Syntax highlighting my keymap quickref

I realized I needed a CLI quickref to my keymap, which is now a QMK .c file that I am modding constantly. I didn’t have to write any real code, because coders L O V E their syntax highlighters and string manipulation, and there are already open source packages for anything you can imagine in that space, but I learned about a couple of fun new packages and awk/sed tidbits in the process.

Multiline string extraction

Originally I was going to lexically extract the keymap array by bracket matching a multiline pattern with sed. However, my keymap also uses a large quantity of macros and some functions which are defined outside of the keymap literal, which means the stuff I care about extracting from keymap.c is more semantically than lexically defined.

I also don’t want to just dump the entire file, because there is a lot of OLED and LED handling code and miscellaneous #defines that I don’t need to reference.

So I inserted some comments to delineate the relevant blocks, and used awk to grab the text in between them.

cat $MY_KEYMAP_FILE | awk '/BEGIN KEYMAP/,/END KEYMAP/'

This inclusively returns multiline string matches where the first line matches the start pattern and the last line matches the end pattern. (Note that I was being lazy and did not bother to type out an exact match regex, because I knew there would not be any accidental partial matches in my keymap file.)

If you have multiple blocks matching this pattern in the input, it will return all of them.

There is probably some fancy regex awk approach to removing the start and end lines, but I found it easier and more readable to chop them the bash way.

Chop the first line

tail -n +2

This passes through all but the first line, or to be more precise, it returns the input’s tail starting from line 2.

Chop the last line

There are some versions of head that will let you pass through all but the last line of the input with head -n -2, but unfortunately, this negative indexing format is not always supported. So for portability, a sed solution is recommended instead.

sed \$d

This deletes the last line of the input.

Of course, you could also get cute and reverse the entire input, run the previous command to chop what’s now the first line (a.k.a. the original last line, reversed), and reverse it all back.

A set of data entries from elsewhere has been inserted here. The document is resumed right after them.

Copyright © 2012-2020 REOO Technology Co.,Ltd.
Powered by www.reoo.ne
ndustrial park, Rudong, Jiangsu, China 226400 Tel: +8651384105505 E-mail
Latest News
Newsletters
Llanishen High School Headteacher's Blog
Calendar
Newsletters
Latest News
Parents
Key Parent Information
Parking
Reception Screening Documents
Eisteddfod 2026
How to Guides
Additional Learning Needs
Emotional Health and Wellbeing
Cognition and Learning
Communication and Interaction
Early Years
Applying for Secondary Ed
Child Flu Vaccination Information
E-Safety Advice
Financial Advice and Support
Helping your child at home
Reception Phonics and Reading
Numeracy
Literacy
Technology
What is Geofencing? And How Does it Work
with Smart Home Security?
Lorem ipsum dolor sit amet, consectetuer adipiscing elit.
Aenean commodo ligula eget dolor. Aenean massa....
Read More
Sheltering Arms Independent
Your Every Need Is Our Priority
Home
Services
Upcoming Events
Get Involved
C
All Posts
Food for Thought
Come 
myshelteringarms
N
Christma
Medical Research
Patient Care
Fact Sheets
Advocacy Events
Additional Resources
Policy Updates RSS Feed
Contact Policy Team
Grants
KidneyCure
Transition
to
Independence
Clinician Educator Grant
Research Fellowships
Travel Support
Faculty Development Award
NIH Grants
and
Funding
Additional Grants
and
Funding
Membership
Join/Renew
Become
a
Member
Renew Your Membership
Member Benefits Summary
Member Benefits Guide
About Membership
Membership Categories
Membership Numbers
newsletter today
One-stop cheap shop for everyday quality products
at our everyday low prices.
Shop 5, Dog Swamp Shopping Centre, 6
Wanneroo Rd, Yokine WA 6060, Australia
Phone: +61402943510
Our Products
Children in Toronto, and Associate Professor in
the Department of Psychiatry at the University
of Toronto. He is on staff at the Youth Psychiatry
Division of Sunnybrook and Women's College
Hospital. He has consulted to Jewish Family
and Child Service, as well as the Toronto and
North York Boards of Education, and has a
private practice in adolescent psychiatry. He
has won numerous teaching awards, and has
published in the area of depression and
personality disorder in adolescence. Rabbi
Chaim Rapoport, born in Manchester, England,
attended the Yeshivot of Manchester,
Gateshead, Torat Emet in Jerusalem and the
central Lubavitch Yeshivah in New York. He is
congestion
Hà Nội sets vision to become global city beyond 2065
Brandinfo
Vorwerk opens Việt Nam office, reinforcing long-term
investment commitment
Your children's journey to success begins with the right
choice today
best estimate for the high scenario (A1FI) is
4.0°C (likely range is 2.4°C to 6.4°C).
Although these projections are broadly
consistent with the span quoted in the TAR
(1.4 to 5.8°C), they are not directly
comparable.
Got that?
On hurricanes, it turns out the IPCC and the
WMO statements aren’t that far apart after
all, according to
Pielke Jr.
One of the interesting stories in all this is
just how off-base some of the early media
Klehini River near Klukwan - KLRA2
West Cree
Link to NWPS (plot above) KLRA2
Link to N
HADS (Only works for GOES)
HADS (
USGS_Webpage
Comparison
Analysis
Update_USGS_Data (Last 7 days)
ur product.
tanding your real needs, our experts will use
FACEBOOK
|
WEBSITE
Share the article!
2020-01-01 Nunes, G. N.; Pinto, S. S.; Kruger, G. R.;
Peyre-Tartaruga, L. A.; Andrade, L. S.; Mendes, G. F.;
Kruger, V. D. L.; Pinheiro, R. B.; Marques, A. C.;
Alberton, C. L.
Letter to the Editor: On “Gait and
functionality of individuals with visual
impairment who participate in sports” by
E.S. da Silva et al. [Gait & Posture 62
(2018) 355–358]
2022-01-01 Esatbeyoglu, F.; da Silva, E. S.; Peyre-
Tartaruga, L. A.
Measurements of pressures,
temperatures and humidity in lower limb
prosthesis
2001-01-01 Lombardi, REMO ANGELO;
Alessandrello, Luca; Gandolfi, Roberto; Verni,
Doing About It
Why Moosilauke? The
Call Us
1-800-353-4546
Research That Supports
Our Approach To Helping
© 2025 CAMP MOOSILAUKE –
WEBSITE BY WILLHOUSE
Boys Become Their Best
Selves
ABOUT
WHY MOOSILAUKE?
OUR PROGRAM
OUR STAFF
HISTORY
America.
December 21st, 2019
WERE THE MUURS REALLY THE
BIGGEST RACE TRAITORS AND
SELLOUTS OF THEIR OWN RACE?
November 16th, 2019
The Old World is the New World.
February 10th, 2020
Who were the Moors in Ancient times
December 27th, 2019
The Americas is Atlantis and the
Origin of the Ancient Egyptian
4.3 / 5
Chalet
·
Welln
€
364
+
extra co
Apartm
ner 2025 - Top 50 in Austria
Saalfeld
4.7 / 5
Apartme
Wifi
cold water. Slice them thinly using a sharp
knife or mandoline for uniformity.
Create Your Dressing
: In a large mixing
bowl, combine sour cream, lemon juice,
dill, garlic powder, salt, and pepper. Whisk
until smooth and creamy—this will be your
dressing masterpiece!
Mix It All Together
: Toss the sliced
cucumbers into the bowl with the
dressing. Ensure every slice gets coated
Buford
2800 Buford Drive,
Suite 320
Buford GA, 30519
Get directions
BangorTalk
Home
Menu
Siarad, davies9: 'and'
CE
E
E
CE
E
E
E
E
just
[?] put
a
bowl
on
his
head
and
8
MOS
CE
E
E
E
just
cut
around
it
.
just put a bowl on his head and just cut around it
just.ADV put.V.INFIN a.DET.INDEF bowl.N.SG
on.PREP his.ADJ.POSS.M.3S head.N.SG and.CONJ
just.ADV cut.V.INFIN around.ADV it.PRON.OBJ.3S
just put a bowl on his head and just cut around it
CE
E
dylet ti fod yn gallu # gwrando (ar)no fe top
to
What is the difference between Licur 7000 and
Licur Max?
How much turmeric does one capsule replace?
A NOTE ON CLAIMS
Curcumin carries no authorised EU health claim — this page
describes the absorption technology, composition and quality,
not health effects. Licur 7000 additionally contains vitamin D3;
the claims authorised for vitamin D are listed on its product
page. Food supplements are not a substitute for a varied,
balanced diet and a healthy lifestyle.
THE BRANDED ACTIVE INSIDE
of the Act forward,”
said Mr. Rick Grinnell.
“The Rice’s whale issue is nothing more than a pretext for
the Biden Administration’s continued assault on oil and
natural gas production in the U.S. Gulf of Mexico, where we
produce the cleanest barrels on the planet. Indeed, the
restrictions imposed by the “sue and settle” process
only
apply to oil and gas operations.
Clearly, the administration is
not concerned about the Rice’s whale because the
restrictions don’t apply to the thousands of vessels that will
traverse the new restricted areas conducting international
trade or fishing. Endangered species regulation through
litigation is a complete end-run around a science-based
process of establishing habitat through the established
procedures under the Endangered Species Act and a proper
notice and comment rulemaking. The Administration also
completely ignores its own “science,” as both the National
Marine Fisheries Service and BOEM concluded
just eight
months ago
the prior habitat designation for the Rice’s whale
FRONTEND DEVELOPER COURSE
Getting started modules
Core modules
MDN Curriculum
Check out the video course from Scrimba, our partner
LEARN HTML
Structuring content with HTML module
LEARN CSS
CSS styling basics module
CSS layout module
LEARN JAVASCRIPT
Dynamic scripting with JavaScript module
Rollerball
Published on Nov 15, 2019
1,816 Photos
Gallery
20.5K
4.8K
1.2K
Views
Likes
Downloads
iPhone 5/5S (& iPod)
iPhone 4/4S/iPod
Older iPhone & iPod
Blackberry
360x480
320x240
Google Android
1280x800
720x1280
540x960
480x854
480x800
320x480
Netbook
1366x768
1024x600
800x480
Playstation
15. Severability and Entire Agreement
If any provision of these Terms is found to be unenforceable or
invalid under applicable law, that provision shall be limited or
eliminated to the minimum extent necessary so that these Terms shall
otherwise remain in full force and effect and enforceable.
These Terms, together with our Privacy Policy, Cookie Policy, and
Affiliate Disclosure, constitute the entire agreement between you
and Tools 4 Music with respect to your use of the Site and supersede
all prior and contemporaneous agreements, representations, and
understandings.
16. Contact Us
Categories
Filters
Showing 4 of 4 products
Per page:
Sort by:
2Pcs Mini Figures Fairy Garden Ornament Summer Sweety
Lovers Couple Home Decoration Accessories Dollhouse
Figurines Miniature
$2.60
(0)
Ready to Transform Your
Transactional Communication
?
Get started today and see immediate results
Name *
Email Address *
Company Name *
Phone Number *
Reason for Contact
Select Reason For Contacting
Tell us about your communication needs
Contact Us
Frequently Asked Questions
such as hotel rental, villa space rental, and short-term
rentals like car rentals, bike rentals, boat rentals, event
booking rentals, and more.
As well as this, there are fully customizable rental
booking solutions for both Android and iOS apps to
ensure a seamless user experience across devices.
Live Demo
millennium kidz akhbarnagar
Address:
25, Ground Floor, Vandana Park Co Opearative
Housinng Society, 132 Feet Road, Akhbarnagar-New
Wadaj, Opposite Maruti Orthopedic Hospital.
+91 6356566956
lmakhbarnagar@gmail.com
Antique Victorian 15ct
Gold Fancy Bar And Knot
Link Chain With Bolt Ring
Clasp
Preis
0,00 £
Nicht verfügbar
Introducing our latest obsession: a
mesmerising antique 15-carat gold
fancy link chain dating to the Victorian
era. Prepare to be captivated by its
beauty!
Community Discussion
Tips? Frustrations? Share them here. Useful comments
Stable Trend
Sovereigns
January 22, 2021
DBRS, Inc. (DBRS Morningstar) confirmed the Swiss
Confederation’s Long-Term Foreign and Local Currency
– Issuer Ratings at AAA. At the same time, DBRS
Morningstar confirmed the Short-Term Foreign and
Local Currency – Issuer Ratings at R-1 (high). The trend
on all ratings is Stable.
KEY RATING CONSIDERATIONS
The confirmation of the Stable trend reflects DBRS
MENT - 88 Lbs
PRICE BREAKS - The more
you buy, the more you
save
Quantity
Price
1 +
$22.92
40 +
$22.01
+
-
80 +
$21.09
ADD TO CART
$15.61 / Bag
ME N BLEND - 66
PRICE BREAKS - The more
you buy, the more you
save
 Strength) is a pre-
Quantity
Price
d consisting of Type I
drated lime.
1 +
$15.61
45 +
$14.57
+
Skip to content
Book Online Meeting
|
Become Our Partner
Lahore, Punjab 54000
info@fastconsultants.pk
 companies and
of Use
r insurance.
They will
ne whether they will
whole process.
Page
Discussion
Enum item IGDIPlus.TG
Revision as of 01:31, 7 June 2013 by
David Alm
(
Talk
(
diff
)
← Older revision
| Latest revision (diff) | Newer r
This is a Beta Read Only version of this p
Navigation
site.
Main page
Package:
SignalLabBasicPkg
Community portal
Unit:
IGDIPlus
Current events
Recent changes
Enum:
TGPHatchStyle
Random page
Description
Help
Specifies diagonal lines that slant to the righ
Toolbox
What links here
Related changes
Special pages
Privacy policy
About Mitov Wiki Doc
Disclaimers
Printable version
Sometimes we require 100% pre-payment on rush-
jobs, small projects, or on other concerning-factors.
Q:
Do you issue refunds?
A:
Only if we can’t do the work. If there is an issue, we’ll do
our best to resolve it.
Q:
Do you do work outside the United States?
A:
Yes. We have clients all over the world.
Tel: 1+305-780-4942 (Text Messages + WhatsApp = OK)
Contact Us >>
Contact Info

rev only reverses single-line strings. If you pass rev a multiline string, it will treat it as an array of strings, and individually reverse the lines while keeping their order the same.

$ echo 'line1
> line2
> line3' | rev
1enil
2enil
3enil

Instead, you’ll want tac (its name is the reverse of cat). It outputs normal lines in reversed order.

$ echo 'line1
> line2
> line3' | tac
line3
line2
line1

We only need the line order reversed for this particular use case, not the entire string. If you wanted to completely reverse a multiline string, you could probably get away with [input] | tac | rev, but that potentially gets into hairy usability issues like what character encoding is expected, do multi-byte runes exist, etc. See why coders have such pedantic thought patterns?

(Ok, I actually checked out of morbid curiosity, and it looks like rev handles other language glyphs just fine.)

$ echo 'line1
> line2
> 日本語' | tac | rev
語本日
2enil
1enil

Anyway, if you were to chop the first and last line in this way, it would look like this:

[input] | tail -n +2 | tac | tail -n +2 | tac

Extracted keymap

cat $MY_KEYMAP_FILE | \
  awk '/BEGIN KEYMAP/,/END KEYMAP/' | \
  tail -n +2 | \
  sed \$d

I also piped the output to less in order to make it easier to browse, since it takes up more than a page’s worth of text.

Colorization needed

The output is there, but it’s visually difficult to scan an overwhelmingly monochromatic wall of text.

Unhighlighted keymap dump

source-highlight

GNU documentation here

This package takes a source file and produces a document with syntax highlighting. It supports a pretty long list of languages and file formats.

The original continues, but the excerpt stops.